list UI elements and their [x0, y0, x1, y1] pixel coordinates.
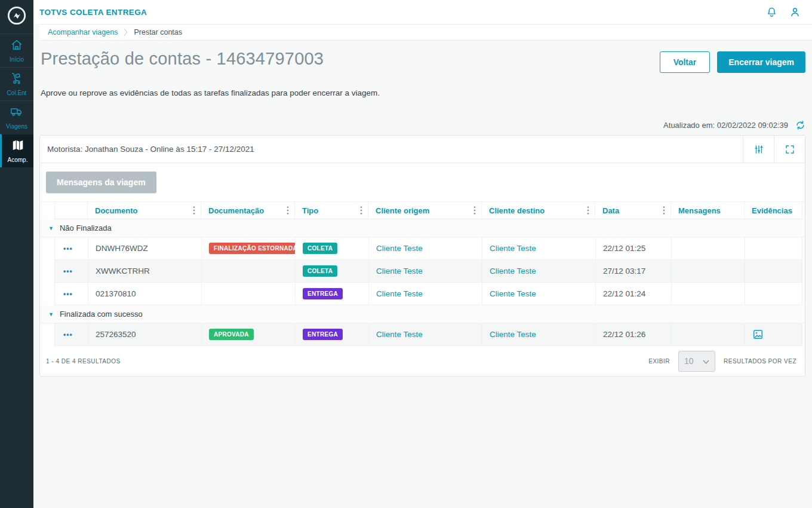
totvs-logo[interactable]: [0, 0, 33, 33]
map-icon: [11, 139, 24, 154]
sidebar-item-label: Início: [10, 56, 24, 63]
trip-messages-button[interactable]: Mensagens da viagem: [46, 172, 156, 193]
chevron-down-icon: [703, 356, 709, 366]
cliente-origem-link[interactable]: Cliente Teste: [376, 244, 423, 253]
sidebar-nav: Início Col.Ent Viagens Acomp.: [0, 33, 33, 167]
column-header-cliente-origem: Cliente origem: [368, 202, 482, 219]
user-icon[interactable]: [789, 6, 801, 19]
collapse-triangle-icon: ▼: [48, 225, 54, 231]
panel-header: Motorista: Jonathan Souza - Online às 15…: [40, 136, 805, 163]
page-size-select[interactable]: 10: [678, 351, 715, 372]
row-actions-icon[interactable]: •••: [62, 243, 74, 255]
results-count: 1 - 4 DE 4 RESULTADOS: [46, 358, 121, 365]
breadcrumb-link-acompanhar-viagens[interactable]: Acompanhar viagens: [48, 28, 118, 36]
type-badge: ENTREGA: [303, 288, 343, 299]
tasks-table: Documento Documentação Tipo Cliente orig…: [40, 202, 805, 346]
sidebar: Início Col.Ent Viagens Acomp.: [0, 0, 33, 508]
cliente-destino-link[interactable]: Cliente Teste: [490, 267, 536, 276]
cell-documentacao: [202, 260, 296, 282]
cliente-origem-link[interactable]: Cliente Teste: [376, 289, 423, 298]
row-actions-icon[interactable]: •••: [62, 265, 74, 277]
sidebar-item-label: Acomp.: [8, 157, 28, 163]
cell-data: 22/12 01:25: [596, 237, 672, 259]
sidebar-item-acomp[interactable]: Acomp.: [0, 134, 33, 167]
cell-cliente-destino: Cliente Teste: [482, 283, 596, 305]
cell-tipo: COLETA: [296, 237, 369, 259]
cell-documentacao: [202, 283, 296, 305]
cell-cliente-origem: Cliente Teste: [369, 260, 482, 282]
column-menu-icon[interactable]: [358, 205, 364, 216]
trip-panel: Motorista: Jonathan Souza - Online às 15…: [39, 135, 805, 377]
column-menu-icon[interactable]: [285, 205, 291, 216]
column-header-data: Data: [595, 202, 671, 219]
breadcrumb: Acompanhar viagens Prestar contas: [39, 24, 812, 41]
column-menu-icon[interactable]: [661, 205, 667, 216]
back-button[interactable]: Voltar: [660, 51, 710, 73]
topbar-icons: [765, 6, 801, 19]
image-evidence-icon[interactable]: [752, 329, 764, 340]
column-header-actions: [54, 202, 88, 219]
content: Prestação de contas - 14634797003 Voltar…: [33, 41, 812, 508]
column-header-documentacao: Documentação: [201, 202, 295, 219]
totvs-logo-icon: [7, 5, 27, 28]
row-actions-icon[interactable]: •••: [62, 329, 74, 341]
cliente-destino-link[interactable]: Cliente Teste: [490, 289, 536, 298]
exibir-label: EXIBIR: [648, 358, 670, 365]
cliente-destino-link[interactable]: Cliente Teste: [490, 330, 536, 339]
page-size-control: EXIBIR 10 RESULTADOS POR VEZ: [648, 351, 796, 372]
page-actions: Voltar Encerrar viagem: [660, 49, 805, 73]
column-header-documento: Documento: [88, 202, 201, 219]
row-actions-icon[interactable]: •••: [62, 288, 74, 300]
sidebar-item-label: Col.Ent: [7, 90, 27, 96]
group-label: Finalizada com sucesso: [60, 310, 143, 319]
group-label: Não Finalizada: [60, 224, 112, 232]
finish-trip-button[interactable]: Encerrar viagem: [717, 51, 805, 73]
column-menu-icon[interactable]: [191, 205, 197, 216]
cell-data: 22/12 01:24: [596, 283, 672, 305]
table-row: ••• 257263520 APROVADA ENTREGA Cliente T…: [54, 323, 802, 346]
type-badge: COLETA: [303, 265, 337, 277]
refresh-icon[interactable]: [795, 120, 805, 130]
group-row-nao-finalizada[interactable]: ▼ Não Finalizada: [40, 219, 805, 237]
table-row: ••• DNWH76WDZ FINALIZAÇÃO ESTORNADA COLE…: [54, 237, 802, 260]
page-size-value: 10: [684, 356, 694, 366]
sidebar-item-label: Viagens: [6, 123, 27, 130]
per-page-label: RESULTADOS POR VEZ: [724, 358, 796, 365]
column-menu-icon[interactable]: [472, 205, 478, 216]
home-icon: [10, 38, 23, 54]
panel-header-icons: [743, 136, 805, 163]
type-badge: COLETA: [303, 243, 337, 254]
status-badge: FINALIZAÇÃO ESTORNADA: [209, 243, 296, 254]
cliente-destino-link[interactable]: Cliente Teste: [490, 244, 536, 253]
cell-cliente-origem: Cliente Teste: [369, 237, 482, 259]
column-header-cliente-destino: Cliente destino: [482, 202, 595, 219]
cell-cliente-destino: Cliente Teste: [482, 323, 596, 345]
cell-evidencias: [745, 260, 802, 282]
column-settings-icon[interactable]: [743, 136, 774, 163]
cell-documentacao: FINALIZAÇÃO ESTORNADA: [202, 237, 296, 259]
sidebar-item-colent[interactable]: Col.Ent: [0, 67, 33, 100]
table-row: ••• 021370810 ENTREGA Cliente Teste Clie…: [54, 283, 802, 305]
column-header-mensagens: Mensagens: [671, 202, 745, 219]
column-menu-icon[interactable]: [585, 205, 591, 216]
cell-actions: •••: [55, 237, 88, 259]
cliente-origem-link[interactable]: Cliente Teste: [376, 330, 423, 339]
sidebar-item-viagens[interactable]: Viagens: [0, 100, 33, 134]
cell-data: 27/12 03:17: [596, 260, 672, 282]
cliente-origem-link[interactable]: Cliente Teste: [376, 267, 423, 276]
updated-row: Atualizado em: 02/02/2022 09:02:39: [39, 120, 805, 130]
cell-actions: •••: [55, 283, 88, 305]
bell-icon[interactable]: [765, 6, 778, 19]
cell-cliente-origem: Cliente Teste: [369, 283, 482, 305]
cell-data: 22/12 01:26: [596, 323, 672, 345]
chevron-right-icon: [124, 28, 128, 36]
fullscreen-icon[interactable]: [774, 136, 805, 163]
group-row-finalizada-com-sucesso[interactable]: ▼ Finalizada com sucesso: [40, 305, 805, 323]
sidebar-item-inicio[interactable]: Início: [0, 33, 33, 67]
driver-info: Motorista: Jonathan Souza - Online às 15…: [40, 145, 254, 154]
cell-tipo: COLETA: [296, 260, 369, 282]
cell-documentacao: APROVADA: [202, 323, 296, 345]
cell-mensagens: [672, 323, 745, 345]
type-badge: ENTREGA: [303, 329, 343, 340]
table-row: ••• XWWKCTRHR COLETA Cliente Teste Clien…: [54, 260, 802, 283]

● Directions
Write out each entry again exactly, and skip the pictures.

● Result of the task
list UI elements and their [x0, y0, x1, y1] pixel coordinates.
totvs-logo[interactable]: [0, 0, 33, 33]
map-icon: [11, 139, 24, 154]
sidebar-item-label: Início: [10, 56, 24, 63]
trip-messages-button[interactable]: Mensagens da viagem: [46, 172, 156, 193]
chevron-down-icon: [703, 356, 709, 366]
cliente-origem-link[interactable]: Cliente Teste: [376, 244, 423, 253]
sidebar-nav: Início Col.Ent Viagens Acomp.: [0, 33, 33, 167]
column-header-cliente-origem: Cliente origem: [368, 202, 482, 219]
user-icon[interactable]: [789, 6, 801, 19]
collapse-triangle-icon: ▼: [48, 225, 54, 231]
panel-header: Motorista: Jonathan Souza - Online às 15…: [40, 136, 805, 163]
page-size-select[interactable]: 10: [678, 351, 715, 372]
row-actions-icon[interactable]: •••: [62, 243, 74, 255]
results-count: 1 - 4 DE 4 RESULTADOS: [46, 358, 121, 365]
breadcrumb-link-acompanhar-viagens[interactable]: Acompanhar viagens: [48, 28, 118, 36]
type-badge: ENTREGA: [303, 288, 343, 299]
tasks-table: Documento Documentação Tipo Cliente orig…: [40, 202, 805, 346]
sidebar: Início Col.Ent Viagens Acomp.: [0, 0, 33, 508]
cliente-destino-link[interactable]: Cliente Teste: [490, 267, 536, 276]
cell-documentacao: [202, 260, 296, 282]
cliente-origem-link[interactable]: Cliente Teste: [376, 289, 423, 298]
row-actions-icon[interactable]: •••: [62, 265, 74, 277]
sidebar-item-label: Acomp.: [8, 157, 28, 163]
cell-data: 22/12 01:25: [596, 237, 672, 259]
sidebar-item-acomp[interactable]: Acomp.: [0, 134, 33, 167]
cell-cliente-destino: Cliente Teste: [482, 283, 596, 305]
cell-tipo: COLETA: [296, 237, 369, 259]
cell-documentacao: [202, 283, 296, 305]
cell-cliente-origem: Cliente Teste: [369, 260, 482, 282]
column-menu-icon[interactable]: [358, 205, 364, 216]
trip-panel: Motorista: Jonathan Souza - Online às 15…: [39, 135, 805, 377]
column-menu-icon[interactable]: [285, 205, 291, 216]
column-header-data: Data: [595, 202, 671, 219]
breadcrumb: Acompanhar viagens Prestar contas: [39, 24, 812, 41]
column-menu-icon[interactable]: [661, 205, 667, 216]
back-button[interactable]: Voltar: [660, 51, 710, 73]
topbar-icons: [765, 6, 801, 19]
image-evidence-icon[interactable]: [752, 329, 764, 340]
column-header-actions: [54, 202, 88, 219]
content: Prestação de contas - 14634797003 Voltar…: [33, 41, 812, 508]
column-header-documentacao: Documentação: [201, 202, 295, 219]
totvs-logo-icon: [7, 5, 27, 28]
row-actions-icon[interactable]: •••: [62, 329, 74, 341]
cliente-destino-link[interactable]: Cliente Teste: [490, 289, 536, 298]
exibir-label: EXIBIR: [648, 358, 670, 365]
cliente-destino-link[interactable]: Cliente Teste: [490, 330, 536, 339]
page-size-control: EXIBIR 10 RESULTADOS POR VEZ: [648, 351, 796, 372]
page-actions: Voltar Encerrar viagem: [660, 49, 805, 73]
column-header-documento: Documento: [88, 202, 201, 219]
row-actions-icon[interactable]: •••: [62, 288, 74, 300]
sidebar-item-label: Col.Ent: [7, 90, 27, 96]
group-label: Finalizada com sucesso: [60, 310, 143, 319]
group-label: Não Finalizada: [60, 224, 112, 232]
finish-trip-button[interactable]: Encerrar viagem: [717, 51, 805, 73]
column-menu-icon[interactable]: [191, 205, 197, 216]
cell-data: 22/12 01:24: [596, 283, 672, 305]
table-row: ••• 257263520 APROVADA ENTREGA Cliente T…: [54, 323, 802, 346]
type-badge: COLETA: [303, 265, 337, 277]
refresh-icon[interactable]: [795, 120, 805, 130]
group-row-nao-finalizada[interactable]: ▼ Não Finalizada: [40, 219, 805, 237]
table-row: ••• DNWH76WDZ FINALIZAÇÃO ESTORNADA COLE…: [54, 237, 802, 260]
page-size-value: 10: [684, 356, 694, 366]
sidebar-item-label: Viagens: [6, 123, 27, 130]
per-page-label: RESULTADOS POR VEZ: [724, 358, 796, 365]
column-menu-icon[interactable]: [472, 205, 478, 216]
home-icon: [10, 38, 23, 54]
panel-header-icons: [743, 136, 805, 163]
type-badge: COLETA: [303, 243, 337, 254]
status-badge: FINALIZAÇÃO ESTORNADA: [209, 243, 296, 254]
cliente-destino-link[interactable]: Cliente Teste: [490, 244, 536, 253]
cell-cliente-origem: Cliente Teste: [369, 237, 482, 259]
column-header-cliente-destino: Cliente destino: [482, 202, 595, 219]
cell-cliente-destino: Cliente Teste: [482, 323, 596, 345]
cell-evidencias: [745, 260, 802, 282]
column-settings-icon[interactable]: [743, 136, 774, 163]
cell-documentacao: FINALIZAÇÃO ESTORNADA: [202, 237, 296, 259]
sidebar-item-colent[interactable]: Col.Ent: [0, 67, 33, 100]
table-row: ••• 021370810 ENTREGA Cliente Teste Clie…: [54, 283, 802, 305]
column-header-mensagens: Mensagens: [671, 202, 745, 219]
column-menu-icon[interactable]: [585, 205, 591, 216]
cell-actions: •••: [55, 237, 88, 259]
cliente-origem-link[interactable]: Cliente Teste: [376, 330, 423, 339]
sidebar-item-viagens[interactable]: Viagens: [0, 100, 33, 134]
cell-data: 27/12 03:17: [596, 260, 672, 282]
cliente-origem-link[interactable]: Cliente Teste: [376, 267, 423, 276]
updated-row: Atualizado em: 02/02/2022 09:02:39: [39, 120, 805, 130]
cell-actions: •••: [55, 283, 88, 305]
bell-icon[interactable]: [765, 6, 778, 19]
cell-cliente-origem: Cliente Teste: [369, 283, 482, 305]
cell-data: 22/12 01:26: [596, 323, 672, 345]
chevron-right-icon: [124, 28, 128, 36]
fullscreen-icon[interactable]: [774, 136, 805, 163]
group-row-finalizada-com-sucesso[interactable]: ▼ Finalizada com sucesso: [40, 305, 805, 323]
sidebar-item-inicio[interactable]: Início: [0, 33, 33, 67]
driver-info: Motorista: Jonathan Souza - Online às 15…: [40, 145, 254, 154]
cell-tipo: COLETA: [296, 260, 369, 282]
cell-documentacao: APROVADA: [202, 323, 296, 345]
cell-mensagens: [672, 323, 745, 345]
type-badge: ENTREGA: [303, 329, 343, 340]
table-row: ••• XWWKCTRHR COLETA Cliente Teste Clien…: [54, 260, 802, 283]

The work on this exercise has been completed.